### [Exercise prompt]
Every line from the one containing "Fitz and the Tantrums (306, 654)" to the one containing "It Is No Great Hardship (82, 1896)" in the records below, both included, must be set down exactly, and no other line.

### [Dataset extract]
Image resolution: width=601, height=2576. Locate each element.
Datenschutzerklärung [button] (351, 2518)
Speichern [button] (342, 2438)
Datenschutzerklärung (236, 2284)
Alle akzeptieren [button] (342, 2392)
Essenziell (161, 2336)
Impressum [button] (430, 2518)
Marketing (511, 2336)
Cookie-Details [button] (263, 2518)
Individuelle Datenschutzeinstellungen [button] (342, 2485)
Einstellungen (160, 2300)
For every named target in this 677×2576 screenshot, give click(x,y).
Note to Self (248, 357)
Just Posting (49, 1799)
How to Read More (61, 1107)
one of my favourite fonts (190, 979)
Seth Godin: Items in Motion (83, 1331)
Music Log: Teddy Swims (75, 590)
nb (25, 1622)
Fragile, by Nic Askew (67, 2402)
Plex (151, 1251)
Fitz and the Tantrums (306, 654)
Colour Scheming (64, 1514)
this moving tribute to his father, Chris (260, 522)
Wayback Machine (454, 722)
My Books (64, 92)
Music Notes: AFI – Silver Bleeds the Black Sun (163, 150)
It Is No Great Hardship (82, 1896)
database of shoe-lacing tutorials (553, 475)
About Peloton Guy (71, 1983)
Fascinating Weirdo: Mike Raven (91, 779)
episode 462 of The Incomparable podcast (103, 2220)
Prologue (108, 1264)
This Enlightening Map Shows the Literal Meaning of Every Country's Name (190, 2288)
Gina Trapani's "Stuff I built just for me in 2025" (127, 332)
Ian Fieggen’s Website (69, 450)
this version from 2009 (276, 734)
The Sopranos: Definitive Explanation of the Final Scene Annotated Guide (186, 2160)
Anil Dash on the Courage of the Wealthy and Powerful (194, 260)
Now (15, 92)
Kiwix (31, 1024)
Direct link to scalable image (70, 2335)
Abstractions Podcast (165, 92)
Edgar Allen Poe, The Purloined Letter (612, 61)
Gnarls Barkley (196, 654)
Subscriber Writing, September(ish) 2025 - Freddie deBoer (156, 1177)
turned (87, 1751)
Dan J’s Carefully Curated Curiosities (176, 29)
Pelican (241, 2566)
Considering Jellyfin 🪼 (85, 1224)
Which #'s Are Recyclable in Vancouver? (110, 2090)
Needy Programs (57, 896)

### [Finished task]
Fitz and the Tantrums (306, 654)
Colour Scheming (64, 1514)
this moving tribute to his father, Chris (260, 522)
Wayback Machine (454, 722)
My Books (64, 92)
Music Notes: AFI – Silver Bleeds the Black Sun (163, 150)
It Is No Great Hardship (82, 1896)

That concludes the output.